--- START ---

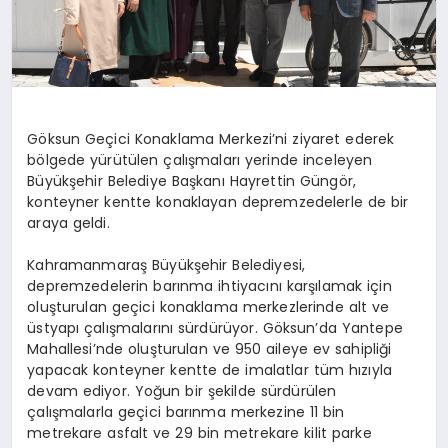
Göksun Geçici Konaklama Merkezi’ni ziyaret ederek
bölgede yürütülen çalışmaları yerinde inceleyen
Büyükşehir Belediye Başkanı Hayrettin Güngör,
konteyner kentte konaklayan depremzedelerle de bir
araya geldi.
Kahramanmaraş Büyükşehir Belediyesi,
depremzedelerin barınma ihtiyacını karşılamak için
oluşturulan geçici konaklama merkezlerinde alt ve
üstyapı çalışmalarını sürdürüyor. Göksun’da Yantepe
Mahallesi’nde oluşturulan ve 950 aileye ev sahipliği
yapacak konteyner kentte de imalatlar tüm hızıyla
devam ediyor. Yoğun bir şekilde sürdürülen
çalışmalarla geçici barınma merkezine 11 bin
metrekare asfalt ve 29 bin metrekare kilit parke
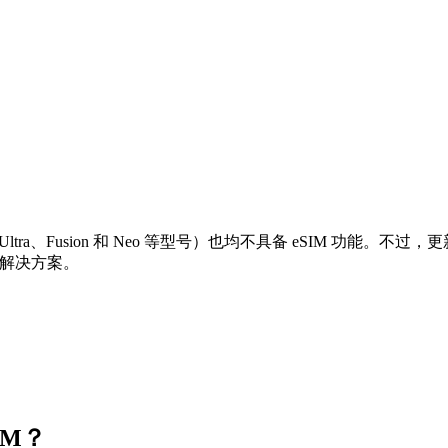
0 Ultra、Fusion 和 Neo 等型号）也均不具备 eSIM 功能。不过，
的解决方案。
IM？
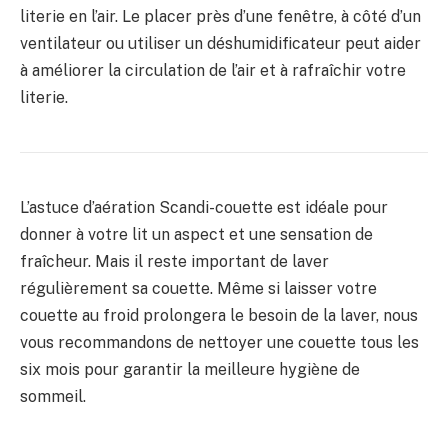
literie en l’air. Le placer près d’une fenêtre, à côté d’un
ventilateur ou utiliser un déshumidificateur peut aider
à améliorer la circulation de l’air et à rafraîchir votre
literie.
L’astuce d’aération Scandi-couette est idéale pour
donner à votre lit un aspect et une sensation de
fraîcheur. Mais il reste important de laver
régulièrement sa couette. Même si laisser votre
couette au froid prolongera le besoin de la laver, nous
vous recommandons de nettoyer une couette tous les
six mois pour garantir la meilleure hygiène de
sommeil.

--- END ---

Work task: A faithful reproduction of every entry, with no pictures, is the expected answer.

Result for this task:
Göksun Geçici Konaklama Merkezi’ni ziyaret ederek
bölgede yürütülen çalışmaları yerinde inceleyen
Büyükşehir Belediye Başkanı Hayrettin Güngör,
konteyner kentte konaklayan depremzedelerle de bir
araya geldi.
Kahramanmaraş Büyükşehir Belediyesi,
depremzedelerin barınma ihtiyacını karşılamak için
oluşturulan geçici konaklama merkezlerinde alt ve
üstyapı çalışmalarını sürdürüyor. Göksun’da Yantepe
Mahallesi’nde oluşturulan ve 950 aileye ev sahipliği
yapacak konteyner kentte de imalatlar tüm hızıyla
devam ediyor. Yoğun bir şekilde sürdürülen
çalışmalarla geçici barınma merkezine 11 bin
metrekare asfalt ve 29 bin metrekare kilit parke
0 Ultra、Fusion 和 Neo 等型号）也均不具备 eSIM 功能。不过，
的解决方案。
IM？
literie en l’air. Le placer près d’une fenêtre, à côté d’un
ventilateur ou utiliser un déshumidificateur peut aider
à améliorer la circulation de l’air et à rafraîchir votre
literie.
L’astuce d’aération Scandi-couette est idéale pour
donner à votre lit un aspect et une sensation de
fraîcheur. Mais il reste important de laver
régulièrement sa couette. Même si laisser votre
couette au froid prolongera le besoin de la laver, nous
vous recommandons de nettoyer une couette tous les
six mois pour garantir la meilleure hygiène de
sommeil.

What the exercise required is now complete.